PROBLEM STATEMENT:
Go through the lines below and tally each one holding "caso". Write only the total.

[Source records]
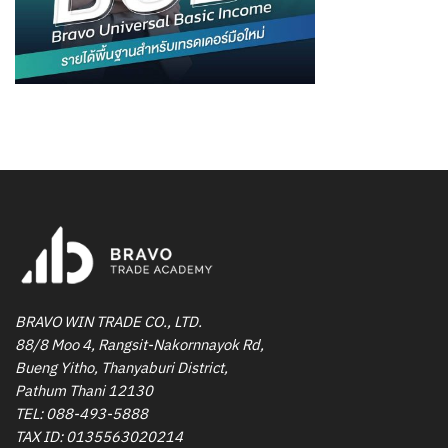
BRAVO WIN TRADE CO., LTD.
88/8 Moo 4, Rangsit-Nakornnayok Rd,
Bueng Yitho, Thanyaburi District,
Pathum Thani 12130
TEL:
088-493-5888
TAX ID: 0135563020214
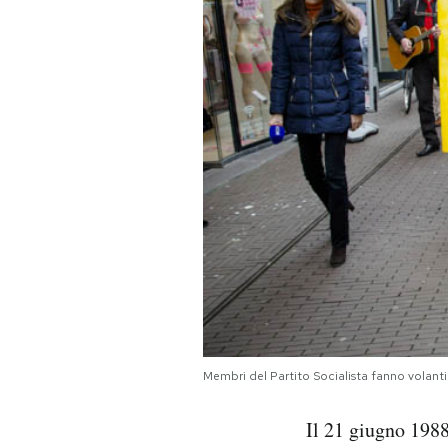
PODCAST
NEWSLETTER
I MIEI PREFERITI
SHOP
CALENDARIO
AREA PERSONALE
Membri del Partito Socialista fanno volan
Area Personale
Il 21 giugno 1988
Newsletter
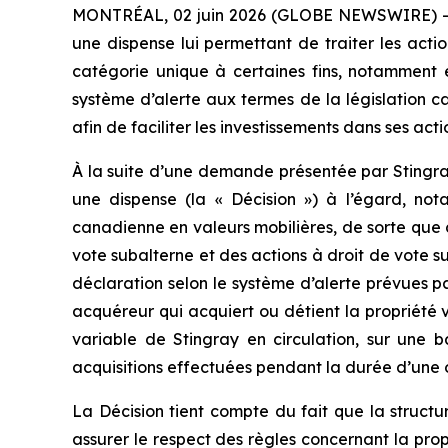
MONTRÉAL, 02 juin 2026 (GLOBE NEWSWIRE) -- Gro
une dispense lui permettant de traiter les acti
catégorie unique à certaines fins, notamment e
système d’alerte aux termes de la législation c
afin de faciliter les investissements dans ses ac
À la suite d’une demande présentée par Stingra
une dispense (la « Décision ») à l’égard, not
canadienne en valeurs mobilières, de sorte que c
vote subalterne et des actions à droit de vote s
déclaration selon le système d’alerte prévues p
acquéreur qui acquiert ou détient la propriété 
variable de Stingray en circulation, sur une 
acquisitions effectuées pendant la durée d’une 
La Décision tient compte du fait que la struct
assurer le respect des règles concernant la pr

--

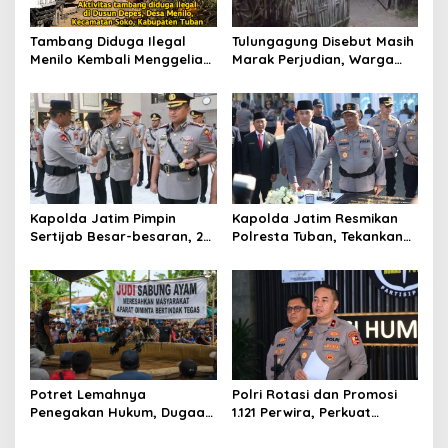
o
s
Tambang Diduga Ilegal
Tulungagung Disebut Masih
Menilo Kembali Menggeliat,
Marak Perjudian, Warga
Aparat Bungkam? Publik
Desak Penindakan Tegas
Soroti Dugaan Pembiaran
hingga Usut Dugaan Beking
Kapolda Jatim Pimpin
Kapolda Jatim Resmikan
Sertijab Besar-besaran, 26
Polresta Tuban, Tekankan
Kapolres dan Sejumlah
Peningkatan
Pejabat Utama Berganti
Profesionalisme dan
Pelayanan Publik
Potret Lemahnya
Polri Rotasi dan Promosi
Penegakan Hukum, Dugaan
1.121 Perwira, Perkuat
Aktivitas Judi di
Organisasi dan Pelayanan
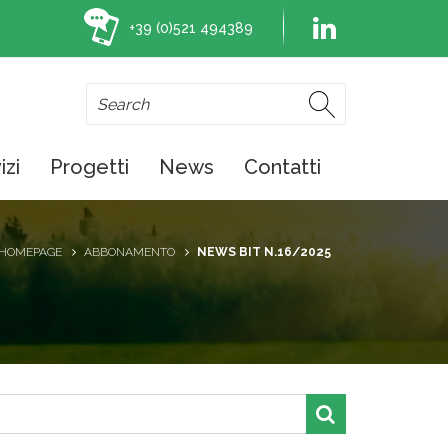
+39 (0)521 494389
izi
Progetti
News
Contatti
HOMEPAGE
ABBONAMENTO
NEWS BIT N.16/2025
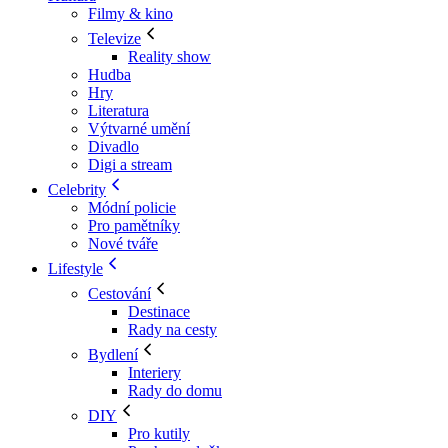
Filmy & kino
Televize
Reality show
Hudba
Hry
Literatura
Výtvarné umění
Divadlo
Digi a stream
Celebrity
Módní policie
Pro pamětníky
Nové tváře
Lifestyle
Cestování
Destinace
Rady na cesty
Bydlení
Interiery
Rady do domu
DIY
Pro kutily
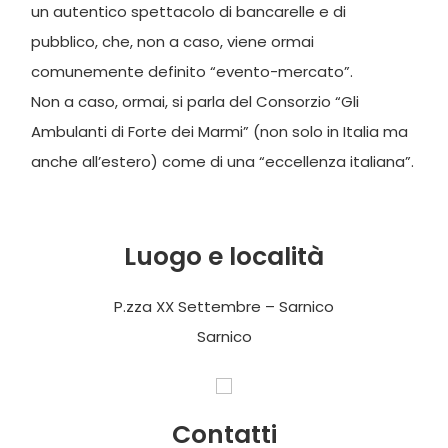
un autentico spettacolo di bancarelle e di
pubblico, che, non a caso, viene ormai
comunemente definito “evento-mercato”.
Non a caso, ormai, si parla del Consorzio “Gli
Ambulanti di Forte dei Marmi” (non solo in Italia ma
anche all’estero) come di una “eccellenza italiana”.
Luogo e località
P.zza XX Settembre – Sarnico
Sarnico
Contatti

RESULT:
2